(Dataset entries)
§ §

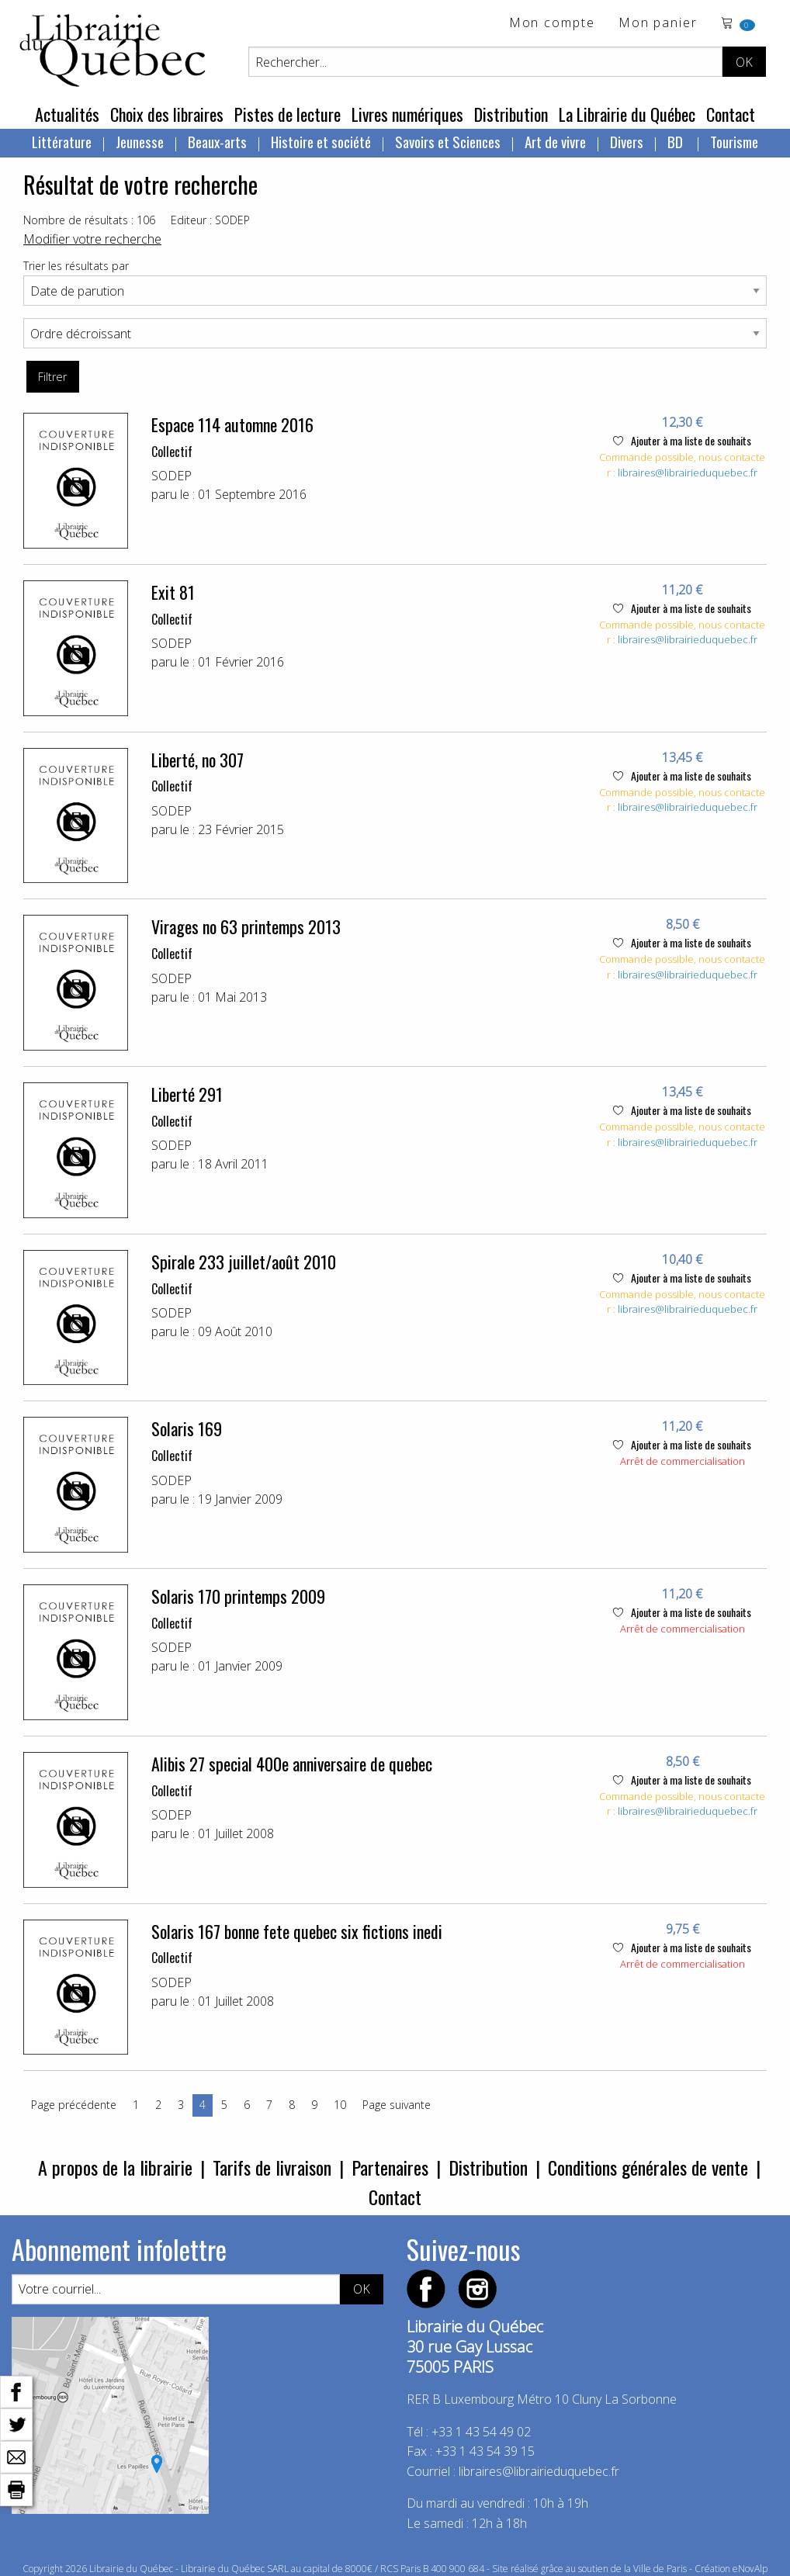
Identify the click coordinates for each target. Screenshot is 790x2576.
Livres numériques (407, 114)
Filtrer (52, 376)
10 (340, 2104)
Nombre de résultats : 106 (89, 220)
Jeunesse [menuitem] (140, 141)
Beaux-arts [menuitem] (217, 141)
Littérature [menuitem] (62, 141)
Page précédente (73, 2104)
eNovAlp (750, 2568)
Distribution (511, 114)
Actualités (67, 114)
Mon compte (552, 23)
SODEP (171, 475)
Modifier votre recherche (92, 239)
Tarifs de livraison (272, 2167)
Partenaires (390, 2167)
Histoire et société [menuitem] (321, 141)
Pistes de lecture (287, 114)
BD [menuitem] (676, 141)
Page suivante (396, 2104)
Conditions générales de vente (648, 2167)
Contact (730, 114)
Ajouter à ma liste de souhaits (682, 440)
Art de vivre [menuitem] (555, 141)
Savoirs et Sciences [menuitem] (448, 141)
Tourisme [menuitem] (734, 141)
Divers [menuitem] (626, 141)
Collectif (171, 451)
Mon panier (658, 23)
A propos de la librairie (115, 2167)
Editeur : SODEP (210, 220)
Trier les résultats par (76, 265)
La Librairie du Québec (627, 114)
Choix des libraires (166, 114)
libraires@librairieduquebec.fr (687, 473)
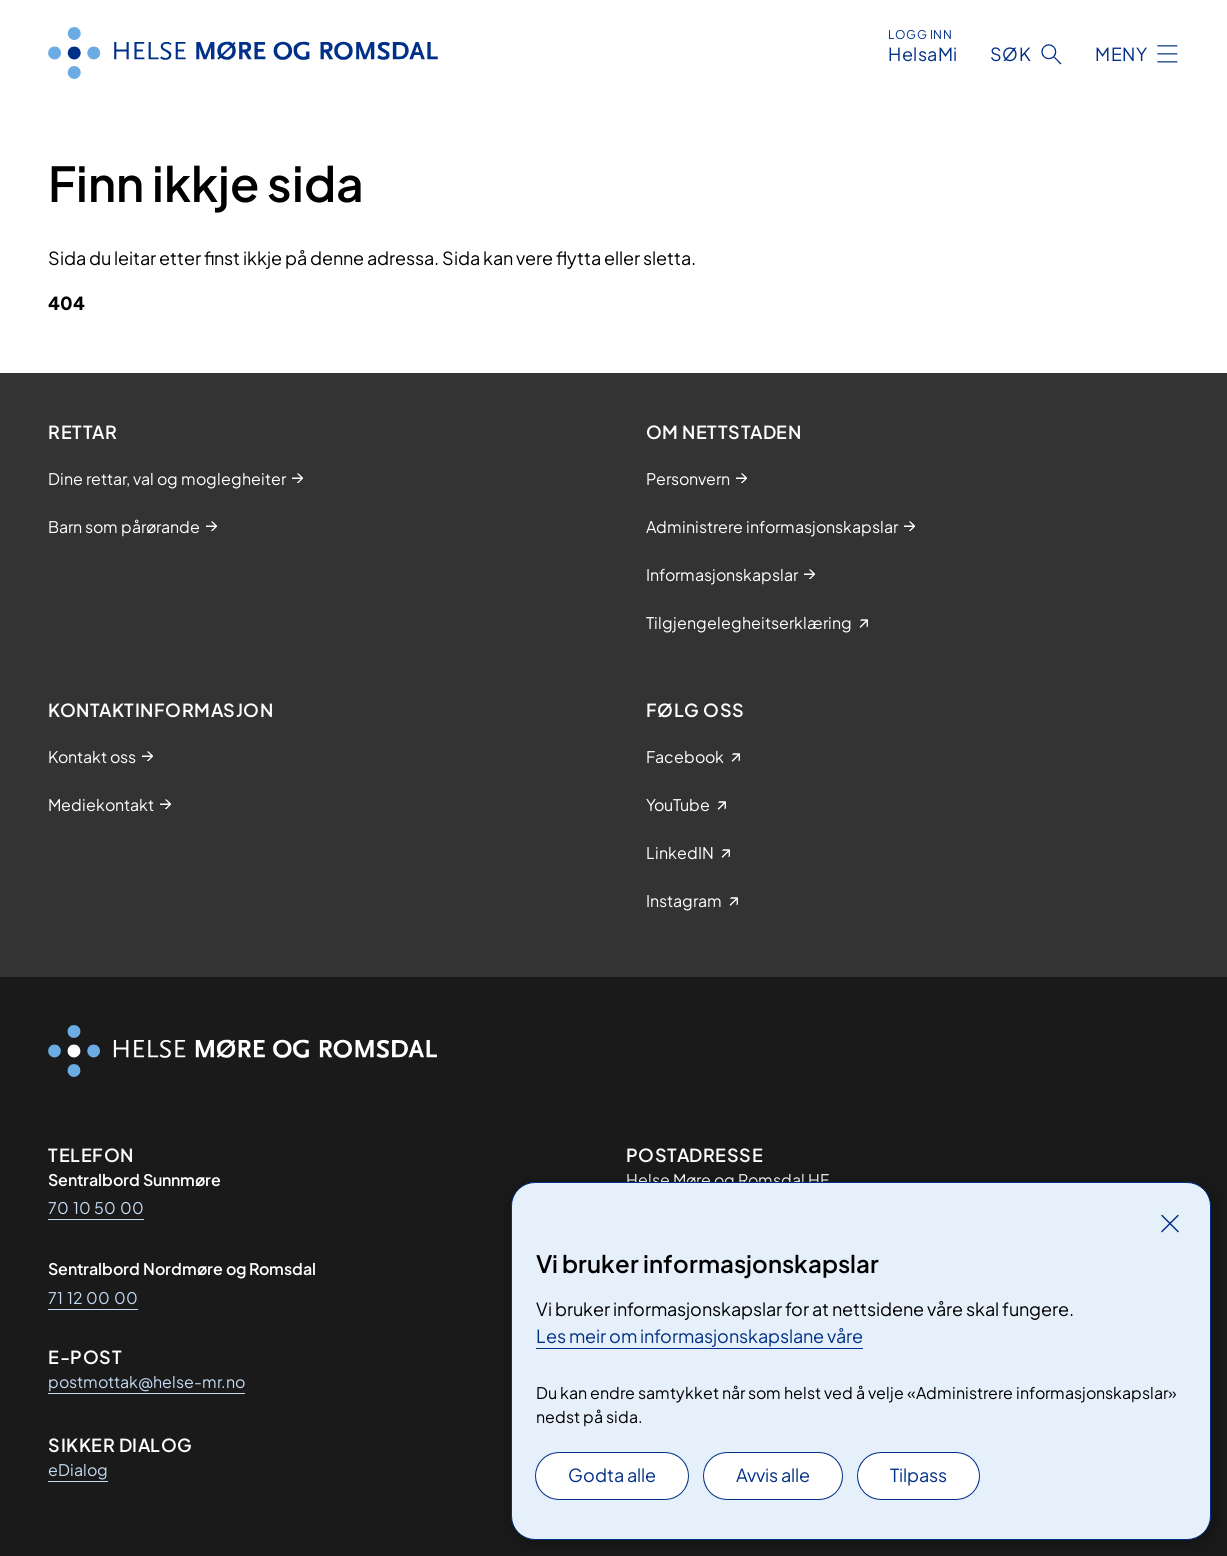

§ §

Task
Your copy should match every record exactly and contain no pictures.

Completed exercise
Identify the click coordinates for each target. Screenshot is 790x2576.
Livres numériques (407, 114)
Filtrer (52, 376)
10 (340, 2104)
Nombre de résultats : 106 (89, 220)
Jeunesse [menuitem] (140, 141)
Beaux-arts [menuitem] (217, 141)
Littérature [menuitem] (62, 141)
Page précédente (73, 2104)
eNovAlp (750, 2568)
Distribution (511, 114)
Actualités (67, 114)
Mon compte (552, 23)
SODEP (171, 475)
Modifier votre recherche (92, 239)
Tarifs de livraison (272, 2167)
Partenaires (390, 2167)
Histoire et société [menuitem] (321, 141)
Pistes de lecture (287, 114)
BD [menuitem] (676, 141)
Page suivante (396, 2104)
Conditions générales de vente (648, 2167)
Contact (730, 114)
Ajouter à ma liste de souhaits (682, 440)
Art de vivre [menuitem] (555, 141)
Savoirs et Sciences [menuitem] (448, 141)
Tourisme [menuitem] (734, 141)
Divers [menuitem] (626, 141)
Collectif (171, 451)
Mon panier (658, 23)
A propos de la librairie (115, 2167)
Editeur : SODEP (210, 220)
Trier les résultats par (76, 265)
La Librairie du Québec (627, 114)
Choix des libraires (166, 114)
libraires@librairieduquebec.fr (687, 473)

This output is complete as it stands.